[Page images and extracted text]
##########

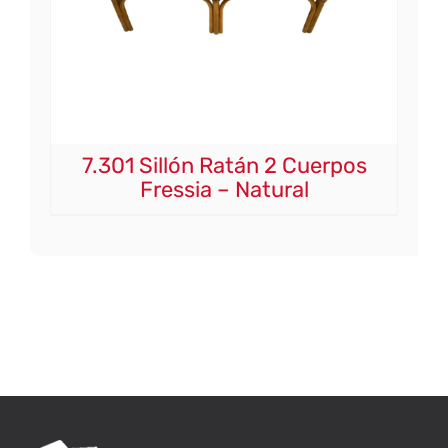
7.301 Sillón Ratán 2 Cuerpos
Fressia – Natural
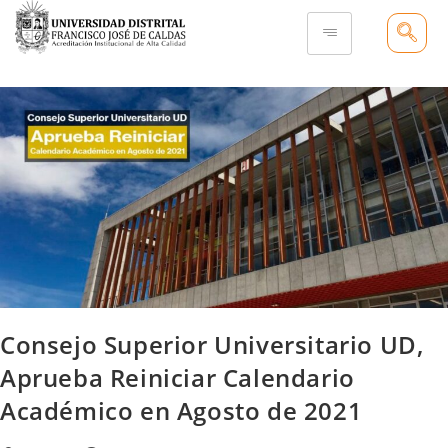
Consejo Superior Universitario UD,
Aprueba Reiniciar Calendario
Académico en Agosto de 2021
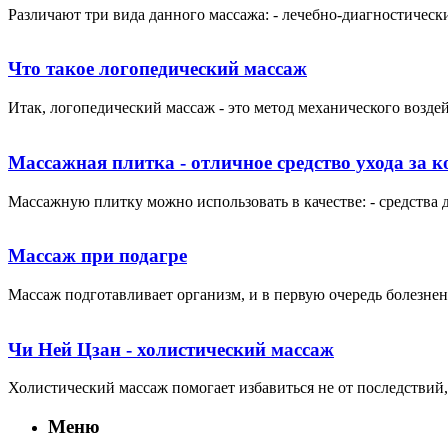
Различают три вида данного массажа: - лечебно-диагностически
Что такое логопедический массаж
Итак, логопедический массаж - это метод механического воздей
Массажная плитка - отличное средство ухода за к
Массажную плитку можно использовать в качестве: - средства д
Массаж при подагре
Массаж подготавливает организм, и в первую очередь болезнен
Чи Ней Цзан - холистический массаж
Холистический массаж помогает избавиться не от последствий, 
Меню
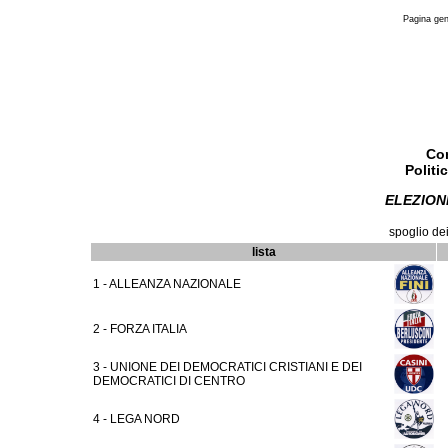
Pagina gen
Co
Politi
ELEZION
spoglio de
lista
1 - ALLEANZA NAZIONALE
2 - FORZA ITALIA
3 - UNIONE DEI DEMOCRATICI CRISTIANI E DEI
DEMOCRATICI DI CENTRO
4 - LEGA NORD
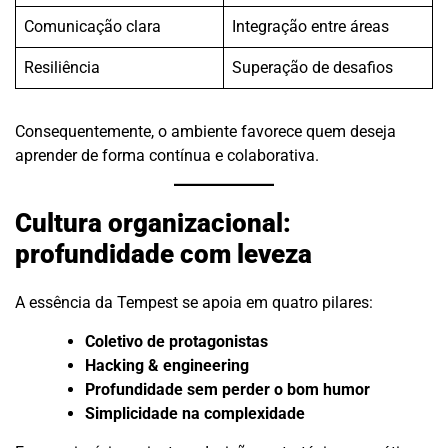
Comunicação clara
Integração entre áreas
Resiliência
Superação de desafios
Consequentemente, o ambiente favorece quem deseja
aprender de forma contínua e colaborativa.
Cultura organizacional:
profundidade com leveza
A essência da Tempest se apoia em quatro pilares:
Coletivo de protagonistas
Hacking & engineering
Profundidade sem perder o bom humor
Simplicidade na complexidade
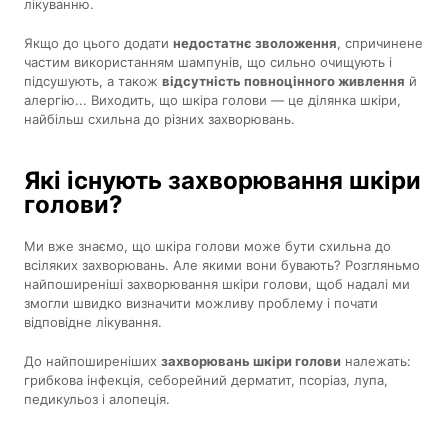
лікуванню.
Якщо до цього додати
недостатнє зволоження
, спричинене
частим використанням шампунів, що сильно очищують і
підсушують, а також
відсутність повноцінного живлення
й
алергію... Виходить, що шкіра голови — це ділянка шкіри,
найбільш схильна до різних захворювань.
Які існують захворювання шкіри
голови?
Ми вже знаємо, що шкіра голови може бути схильна до
всіляких захворювань. Але якими вони бувають? Розгляньмо
найпоширеніші захворювання шкіри голови, щоб надалі ми
змогли швидко визначити можливу проблему і почати
відповідне лікування.
До найпоширеніших
захворювань шкіри голови
належать:
грибкова інфекція, себорейний дерматит, псоріаз, лупа,
педикульоз і алопеція.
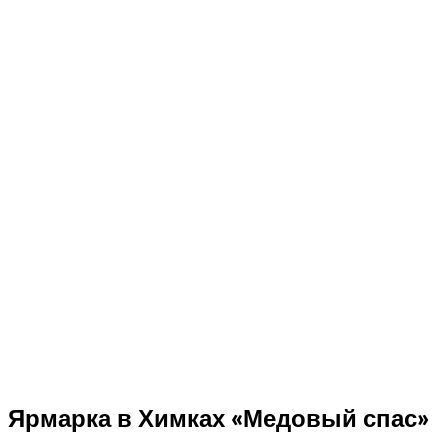
Ярмарка в Химках «Медовый спас»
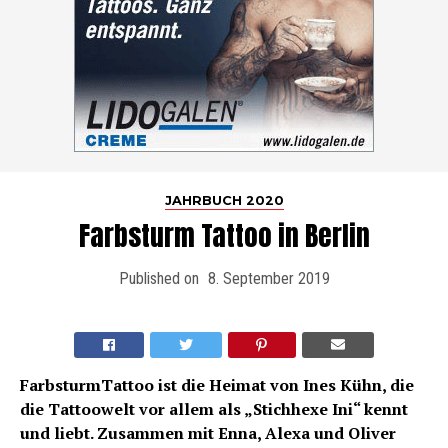
JAHRBUCH 2020
Farbsturm Tattoo in Berlin
Published on
8. September 2019
FarbsturmTattoo ist die Heimat von Ines Kühn, die
die Tattoowelt vor allem als „Stichhexe Ini“ kennt
und liebt. Zusammen mit Enna, Alexa und Oliver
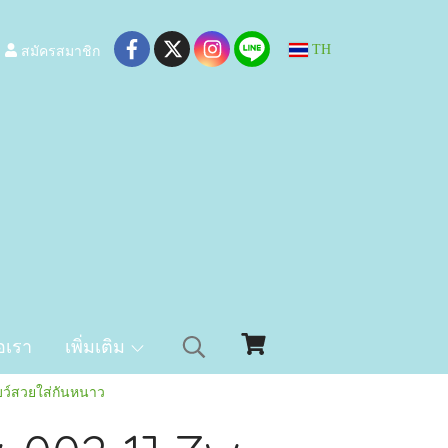
สมัครสมาชิก
TH
อเรา
เพิ่มเติม
บว์สวยใส่กันหนาว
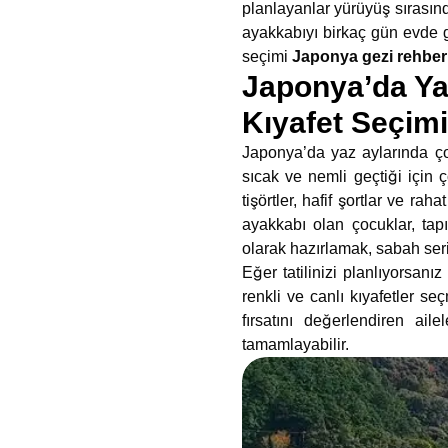
planlayanlar yürüyüş sırasın
ayakkabıyı birkaç gün evde g
seçimi
Japonya gezi rehber
Japonya’da Ya
Kıyafet Seçimi
Japonya’da yaz aylarında çoc
sıcak ve nemli geçtiği için ç
tişörtler, hafif şortlar ve r
ayakkabı olan çocuklar, tapı
olarak hazırlamak, sabah seri
Eğer tatilinizi planlıyorsanı
renkli ve canlı kıyafetler 
fırsatını değerlendiren ail
tamamlayabilir.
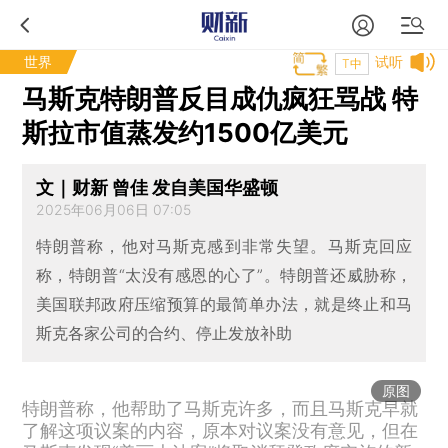
世界
试听
T中
马斯克特朗普反目成仇疯狂骂战 特
斯拉市值蒸发约1500亿美元
文｜财新 曾佳 发自美国华盛顿
2025年06月06日 07:05
特朗普称，他对马斯克感到非常失望。马斯克回应
称，特朗普“太没有感恩的心了”。特朗普还威胁称，
美国联邦政府压缩预算的最简单办法，就是终止和马
斯克各家公司的合约、停止发放补助
原图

##########

• EXERCISE BRIEF: Reproduce the data above exactly, but only the lines from the one showing "JAHRBUCH 2020" through the one showing "Japonya’da yaz aylarında çoc", with both ends kept and the pictures left out.

• SOLUTION TO THE PROBLEM:
JAHRBUCH 2020
Farbsturm Tattoo in Berlin
Published on
8. September 2019
FarbsturmTattoo ist die Heimat von Ines Kühn, die
die Tattoowelt vor allem als „Stichhexe Ini“ kennt
und liebt. Zusammen mit Enna, Alexa und Oliver
สมัครสมาชิก
TH
อเรา
เพิ่มเติม
บว์สวยใส่กันหนาว
planlayanlar yürüyüş sırasın
ayakkabıyı birkaç gün evde g
seçimi
Japonya gezi rehber
Japonya’da Ya
Kıyafet Seçimi
Japonya’da yaz aylarında çoc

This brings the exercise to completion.